For over 15 years, most PHP setups I maintained were based on a stack of nginx webserver and PHP-fpm. So, unsurprisingly, the container images I maintain for PrivateBin also use this setup. A while ago, I stumbled on the nginx unit project, which describes itself as:

Unit is a lightweight and versatile application runtime [and] was created by nginx team members from scratch [...].

There is a package for it and it's PHP 8.1 module in the stable Alpine Linux repositories (and soon also for PHP 8.2, when Alpine 3.18 releases). It's installed size is about half of the regular nginx package and because it is a single service one no longer needs a service manager in the container, to keep the two services alive.

Two weeks ago I started toying with it and last weekend I finalized the work. It lets you configure all deviations from the default php.ini via it's own service configuration file, so I now got all the configurations in a single file. It took a bit of work to replicate most former settings over to it. Nginx unit doesn't (yet) allow to set custom HTTP headers, which we use to improve security on the static resources and to prevent cloudflare users getting errors (cloudflare will by default try to optimize all Javascript files for performance, but that breaks the SRI-hashes of our application, so the app doesn't load). It also doesn't allow configuring inline gzip compression of text-based resources.

For now I've documented these limitations in the forked repository and have started testing it first on a personal PrivateBin instance and since that worked well, now switched the main demo instance over to it. The HTTP port and all volumes still attach at the same places, the same UID & GID are used and both logs and included maintenance scripts work the same as before, so it is as close to a drop-in replacement as possible.

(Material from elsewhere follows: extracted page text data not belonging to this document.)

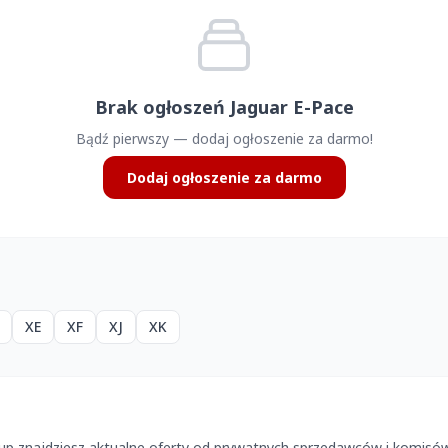
Brak ogłoszeń Jaguar E-Pace
Bądź pierwszy — dodaj ogłoszenie za darmo!
Dodaj ogłoszenie za darmo
XE
XF
XJ
XK
kup znajdziesz aktualne oferty od prywatnych sprzedawców i komisó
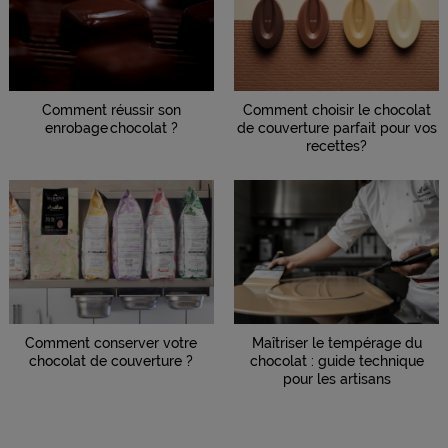
Comment réussir son
Comment choisir le chocolat
enrobage chocolat ?
de couverture parfait pour vos
recettes?
Comment conserver votre
Maîtriser le tempérage du
chocolat de couverture ?
chocolat : guide technique
pour les artisans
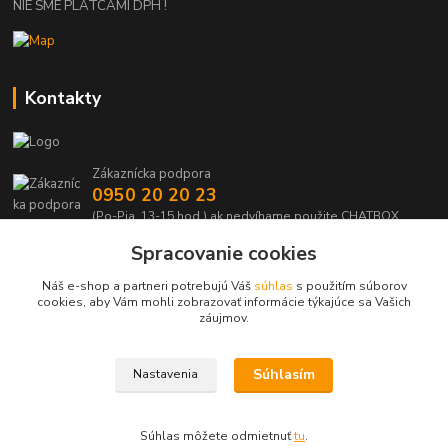
NIE SME PLATCAMI DPH !
Kontakty
Zákaznícka podpora
0950 20 20 23
(Po-Pia, 13-15 hod.) ak nedvíhame použite CHATBOX
Spracovanie cookies
info@kabelmanie.sk
Náš e-shop a partneri potrebujú Váš
súhlas
s použitím súborov
cookies, aby Vám mohli zobrazovať informácie týkajúce sa Vašich
záujmov.
Súhlasím
Nastavenia
Upravit sběr cookies.
Súhlas môžete odmietnuť
tu
.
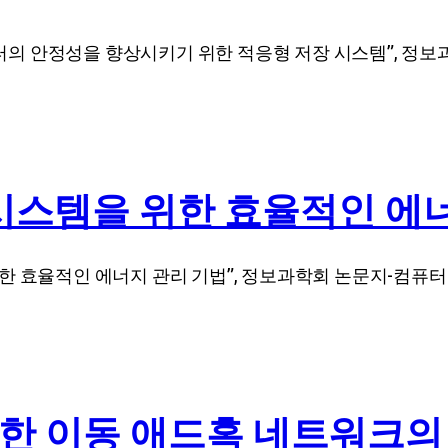
안정성을 향상시키기 위한 적응형 저장 시스템”, 정보과학회 논문
시스템을 위한 효율적인 에
효율적인 에너지 관리 기법”, 정보과학회 논문지-컴퓨터의 실제 및 
한 이동 애드혹 네트워크의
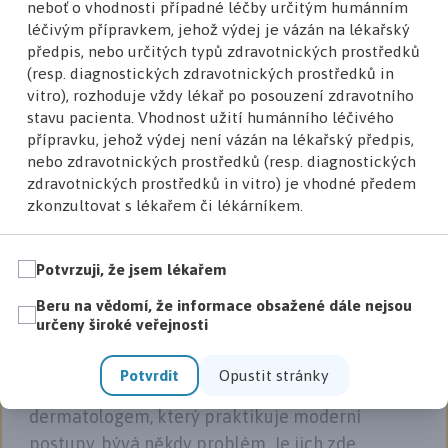
neboť o vhodnosti případné léčby určitým humánním
souhlas s panem profesorem. Určitě provést
léčivým přípravkem, jehož výdej je vázán na lékařský
kožní biopsii a referovat do centra.
předpis, nebo určitých typů zdravotnických prostředků
(resp. diagnostických zdravotnických prostředků in
S pozdravy
vitro), rozhoduje vždy lékař po posouzení zdravotního
stavu pacienta. Vhodnost užití humánního léčivého
přípravku, jehož výdej není vázán na lékařský předpis,
FR
nebo zdravotnických prostředků (resp. diagnostických
zdravotnických prostředků in vitro) je vhodné předem
doc. MUDr. Filip Rob, Ph.D.
zkonzultovat s lékařem či lékárníkem.
12. 12. 2025 19:49
Potvrzuji, že jsem lékařem
Beru na vědomí, že informace obsažené dále nejsou
Vyjádření lékaře k doporučení kolegia
určeny široké veřejnosti
Určitě mi názor kolegů pomohl, působím zrovna
Potvrdit
Opustit stránky
v kraji, kde spojit se s erudovaným
dermatologem, který praktikuje moderní
postupy, bývá někdy problém. Je jich zde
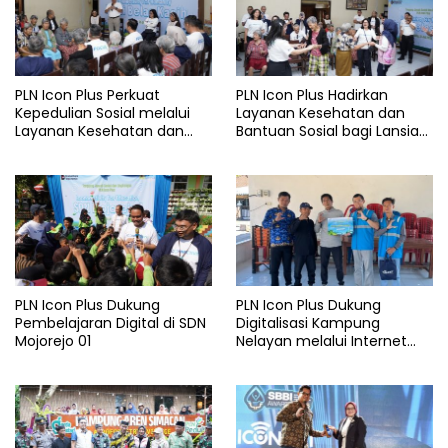
PLN Icon Plus Perkuat
PLN Icon Plus Hadirkan
Kepedulian Sosial melalui
Layanan Kesehatan dan
Layanan Kesehatan dan
Bantuan Sosial bagi Lansia
Bantuan Komprehensif bagi
di Rumah Belas Kasih
Lansia di Malang
Malang
PLN Icon Plus Dukung
PLN Icon Plus Dukung
Pembelajaran Digital di SDN
Digitalisasi Kampung
Mojorejo 01
Nelayan melalui Internet
Gratis di Desa Nelayan
Rajatama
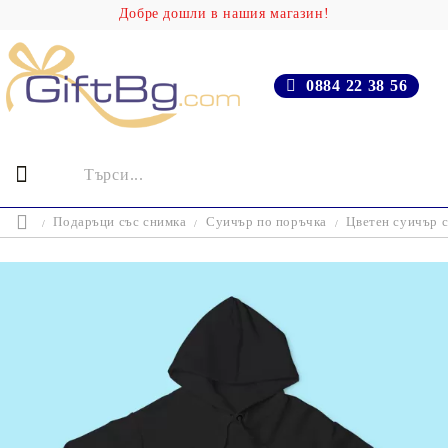
Добре дошли в нашия магазин!
0884 22 38 56
Подаръци със снимка
Суичър по поръчка
Цветен суичър 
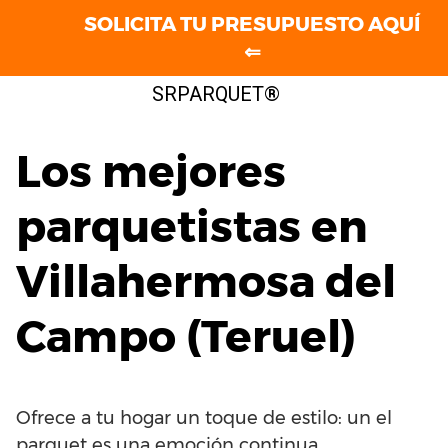
SOLICITA TU PRESUPUESTO AQUÍ
⇐
Saltar
SRPARQUET®
al
contenido
Los mejores
parquetistas en
Villahermosa del
Campo (Teruel)
Ofrece a tu hogar un toque de estilo: un el
parquet es una emoción continua.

So far I've observed slightly higher RAM usage (223 MiB vs 190 MiB used, for a VM that also runs the nginx webserver, for TLS termination, serves the static project webpage and runs the PrivateBin directory application server, all in docker containers) and no observable difference in load (still idles at less than 1%). The images are all about 1 MiB less in compressed size (as displayed on the docker hub in the tags).

I'll probably start migrating my other PHP-fpm containers over to unit, but I'll probably wait for that Alpine 3.18 release, so I can switch to PHP 8.2 at the same time. It's a much simpler stack to maintain.